FEMME marks Essiedu’s first of many on-screen performances in 2021, as he admits his filming schedule has been more hectic post-I May Destroy You, where he played Kwame, the gay best friend to protagonist Arabella (played by Coel) – a role he has just received a Bafta Television Award nomination for. “I’ve been really lucky to be working throughout the pandemic. I’ve been able to film some really exciting projects and continue to develop and deepen my craft. As an actor, it can sometimes be hard to know your worth and your value if you’re not working, and it’s hard to work as much when TV and film productions aren’t able to create the same level of output as they usually do [due to Covid restrictions]. There was definitely a long period where all of us were like, ‘so, what are we?’” he says, with a laugh. “Ultimately, we’re creatives and there are multiple different ways to express your creativity. I had the opportunity to do other things in that time like outreach work with young people, so there are blessings to even the panic of something like a pandemic.”

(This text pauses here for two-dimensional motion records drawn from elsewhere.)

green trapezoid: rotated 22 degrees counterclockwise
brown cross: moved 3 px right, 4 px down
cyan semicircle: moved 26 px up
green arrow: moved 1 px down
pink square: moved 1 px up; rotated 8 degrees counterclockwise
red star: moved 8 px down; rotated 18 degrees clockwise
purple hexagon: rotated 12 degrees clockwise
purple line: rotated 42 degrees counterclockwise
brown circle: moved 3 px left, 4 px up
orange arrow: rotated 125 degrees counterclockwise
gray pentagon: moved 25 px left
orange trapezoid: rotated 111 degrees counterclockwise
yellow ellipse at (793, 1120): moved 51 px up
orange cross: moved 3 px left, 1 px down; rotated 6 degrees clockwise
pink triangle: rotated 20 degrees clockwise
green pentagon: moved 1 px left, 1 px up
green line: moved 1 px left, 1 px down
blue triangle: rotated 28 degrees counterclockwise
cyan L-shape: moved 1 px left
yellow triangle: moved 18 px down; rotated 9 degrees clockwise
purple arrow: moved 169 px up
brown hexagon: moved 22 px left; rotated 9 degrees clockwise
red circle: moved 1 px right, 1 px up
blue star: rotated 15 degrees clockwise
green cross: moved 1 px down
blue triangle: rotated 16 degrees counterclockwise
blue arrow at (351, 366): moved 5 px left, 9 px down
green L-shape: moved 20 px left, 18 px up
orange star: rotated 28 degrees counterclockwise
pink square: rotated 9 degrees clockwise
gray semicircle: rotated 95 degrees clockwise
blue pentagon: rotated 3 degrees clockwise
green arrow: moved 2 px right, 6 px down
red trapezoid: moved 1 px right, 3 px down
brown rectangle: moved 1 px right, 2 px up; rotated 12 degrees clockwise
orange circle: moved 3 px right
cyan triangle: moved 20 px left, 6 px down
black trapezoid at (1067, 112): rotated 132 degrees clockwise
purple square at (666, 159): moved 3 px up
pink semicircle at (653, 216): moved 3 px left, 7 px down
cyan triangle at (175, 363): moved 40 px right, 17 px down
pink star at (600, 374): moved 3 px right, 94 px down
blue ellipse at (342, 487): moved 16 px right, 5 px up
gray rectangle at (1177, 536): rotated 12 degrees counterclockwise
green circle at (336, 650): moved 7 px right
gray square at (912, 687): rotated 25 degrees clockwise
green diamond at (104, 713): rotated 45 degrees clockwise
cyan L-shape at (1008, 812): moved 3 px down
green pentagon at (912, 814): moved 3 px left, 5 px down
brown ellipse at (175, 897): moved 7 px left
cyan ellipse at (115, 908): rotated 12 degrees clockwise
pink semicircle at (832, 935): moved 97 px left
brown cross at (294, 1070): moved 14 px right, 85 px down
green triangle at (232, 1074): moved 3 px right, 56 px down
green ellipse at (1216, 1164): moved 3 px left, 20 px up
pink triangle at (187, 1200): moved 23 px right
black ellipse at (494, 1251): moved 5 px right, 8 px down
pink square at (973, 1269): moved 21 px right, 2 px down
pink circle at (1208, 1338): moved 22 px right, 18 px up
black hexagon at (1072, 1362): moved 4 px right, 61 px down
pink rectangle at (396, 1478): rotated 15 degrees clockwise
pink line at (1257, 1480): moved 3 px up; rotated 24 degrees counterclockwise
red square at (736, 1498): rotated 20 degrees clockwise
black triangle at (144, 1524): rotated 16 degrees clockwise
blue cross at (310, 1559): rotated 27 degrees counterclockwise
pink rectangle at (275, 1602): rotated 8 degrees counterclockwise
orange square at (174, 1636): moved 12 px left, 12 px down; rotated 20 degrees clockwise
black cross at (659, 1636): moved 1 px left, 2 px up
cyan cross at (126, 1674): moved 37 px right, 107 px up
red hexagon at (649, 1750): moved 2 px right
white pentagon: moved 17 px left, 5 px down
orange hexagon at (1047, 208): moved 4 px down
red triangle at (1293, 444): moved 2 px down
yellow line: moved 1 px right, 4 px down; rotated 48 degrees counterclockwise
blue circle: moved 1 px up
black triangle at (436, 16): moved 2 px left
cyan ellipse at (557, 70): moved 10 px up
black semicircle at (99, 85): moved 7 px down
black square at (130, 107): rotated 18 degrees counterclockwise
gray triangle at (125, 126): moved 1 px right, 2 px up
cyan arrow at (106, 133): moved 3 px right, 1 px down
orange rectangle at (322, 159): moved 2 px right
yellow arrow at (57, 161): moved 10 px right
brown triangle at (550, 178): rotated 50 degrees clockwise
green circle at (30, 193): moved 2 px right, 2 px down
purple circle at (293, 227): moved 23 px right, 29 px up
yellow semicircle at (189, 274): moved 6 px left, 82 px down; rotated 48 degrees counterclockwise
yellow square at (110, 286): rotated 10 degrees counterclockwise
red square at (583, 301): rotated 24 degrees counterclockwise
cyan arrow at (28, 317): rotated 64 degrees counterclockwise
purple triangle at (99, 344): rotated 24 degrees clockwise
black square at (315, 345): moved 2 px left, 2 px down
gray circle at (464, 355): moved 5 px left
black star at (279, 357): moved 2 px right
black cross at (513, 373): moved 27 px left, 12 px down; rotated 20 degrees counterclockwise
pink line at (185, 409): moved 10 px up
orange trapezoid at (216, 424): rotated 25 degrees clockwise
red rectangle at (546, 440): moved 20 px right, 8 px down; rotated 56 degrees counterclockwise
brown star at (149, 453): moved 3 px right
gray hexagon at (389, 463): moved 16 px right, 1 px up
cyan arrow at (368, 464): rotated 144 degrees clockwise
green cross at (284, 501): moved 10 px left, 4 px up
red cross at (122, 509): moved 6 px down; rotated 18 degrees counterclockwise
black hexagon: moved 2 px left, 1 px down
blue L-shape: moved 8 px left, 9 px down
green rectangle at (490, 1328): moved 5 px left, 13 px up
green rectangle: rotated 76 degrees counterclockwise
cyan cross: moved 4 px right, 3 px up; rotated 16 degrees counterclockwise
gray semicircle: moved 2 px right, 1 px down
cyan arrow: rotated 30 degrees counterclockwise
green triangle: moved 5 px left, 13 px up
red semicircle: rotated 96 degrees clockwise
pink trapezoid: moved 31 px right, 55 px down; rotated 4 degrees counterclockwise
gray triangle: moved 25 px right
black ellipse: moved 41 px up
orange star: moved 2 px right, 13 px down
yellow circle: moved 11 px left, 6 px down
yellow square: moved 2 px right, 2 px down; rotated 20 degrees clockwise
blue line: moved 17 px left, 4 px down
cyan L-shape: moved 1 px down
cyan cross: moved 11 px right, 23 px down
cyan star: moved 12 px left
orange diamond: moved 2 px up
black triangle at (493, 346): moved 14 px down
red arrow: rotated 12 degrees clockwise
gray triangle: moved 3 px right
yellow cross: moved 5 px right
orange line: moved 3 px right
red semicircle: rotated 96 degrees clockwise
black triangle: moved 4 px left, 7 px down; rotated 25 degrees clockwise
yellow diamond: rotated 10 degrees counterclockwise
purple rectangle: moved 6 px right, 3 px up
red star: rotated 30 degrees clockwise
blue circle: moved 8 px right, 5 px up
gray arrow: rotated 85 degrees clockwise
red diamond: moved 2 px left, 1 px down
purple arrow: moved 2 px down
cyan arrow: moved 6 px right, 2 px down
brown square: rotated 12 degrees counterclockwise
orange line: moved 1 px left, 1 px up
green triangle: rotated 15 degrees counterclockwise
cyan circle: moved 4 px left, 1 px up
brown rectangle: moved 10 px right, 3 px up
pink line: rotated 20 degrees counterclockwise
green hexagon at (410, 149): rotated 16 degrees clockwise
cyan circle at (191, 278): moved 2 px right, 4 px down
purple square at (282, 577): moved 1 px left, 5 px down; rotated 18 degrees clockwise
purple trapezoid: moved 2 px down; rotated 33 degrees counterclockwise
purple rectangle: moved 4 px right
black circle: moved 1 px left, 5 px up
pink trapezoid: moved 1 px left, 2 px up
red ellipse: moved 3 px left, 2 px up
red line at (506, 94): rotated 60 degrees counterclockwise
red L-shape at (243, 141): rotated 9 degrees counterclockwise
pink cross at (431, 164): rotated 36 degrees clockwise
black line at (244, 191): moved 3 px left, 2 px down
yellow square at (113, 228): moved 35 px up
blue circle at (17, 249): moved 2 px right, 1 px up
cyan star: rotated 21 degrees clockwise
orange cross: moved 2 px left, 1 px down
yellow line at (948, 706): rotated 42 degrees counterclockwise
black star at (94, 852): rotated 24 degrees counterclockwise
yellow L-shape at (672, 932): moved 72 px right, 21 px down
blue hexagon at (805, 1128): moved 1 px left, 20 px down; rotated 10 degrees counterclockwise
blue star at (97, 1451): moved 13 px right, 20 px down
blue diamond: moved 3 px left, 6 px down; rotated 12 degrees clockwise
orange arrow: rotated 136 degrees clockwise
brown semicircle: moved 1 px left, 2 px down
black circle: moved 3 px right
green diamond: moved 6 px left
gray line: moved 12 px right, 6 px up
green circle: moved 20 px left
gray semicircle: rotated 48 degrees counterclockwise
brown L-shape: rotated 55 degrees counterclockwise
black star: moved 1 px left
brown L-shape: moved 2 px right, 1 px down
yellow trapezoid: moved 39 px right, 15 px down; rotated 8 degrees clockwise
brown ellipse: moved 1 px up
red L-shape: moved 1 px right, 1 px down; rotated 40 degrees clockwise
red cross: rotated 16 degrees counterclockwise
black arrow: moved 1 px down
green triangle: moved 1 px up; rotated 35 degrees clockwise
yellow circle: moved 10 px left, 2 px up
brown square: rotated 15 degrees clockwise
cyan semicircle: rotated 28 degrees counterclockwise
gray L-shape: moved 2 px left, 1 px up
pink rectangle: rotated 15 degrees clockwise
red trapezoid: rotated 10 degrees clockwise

At the end of last year, Essiedu wrapped up filming for the highly-anticipated Anne Boleyn, Channel 5’s dark period drama based on the life of Henry VIII’s most famous wife and mother of the future Elizabeth I, starring Queen & Slim’s Jodie Turner-Smith as the titular lead. “It’s going to be dropping this summer which is really exciting,” he says. He’s currently in the middle of shooting his first major TV lead as the star of Sky’s upcoming action thriller, Extinction: an eight-part series described as “a gripping exploration of memory, fate, and the limits of love,” with a Groundhog Day-style narrative. “It’s important for me to have an eye on the output of our industry as a whole,” he explains, speaking on his goals for the future. “I am interested in expanding the width and breadth of the work that we’re able to make and how the audiences are able to receive that. It feels like we’re kind of moving towards an era where there are more opportunities for different types of stories to be told, or for different types of people to tell them. But it needs us to consciously make an effort to platform those stories. That definitely plays into my mind when I’m thinking about what kind of projects to take on board.”

That, and the voice of his mother telling him to pace himself. “For me, it’s not necessarily about the idea that everything has to happen right now and if it doesn’t happen right this moment then you’re a total failure. It’s kind of like that 800-metre race at sports day, it’s a very long race so it’s about realising that there are moments in the future where you’ll also need that energy,” he says. “My focus is on being grateful and present in the now and looking forward to more things in the future.”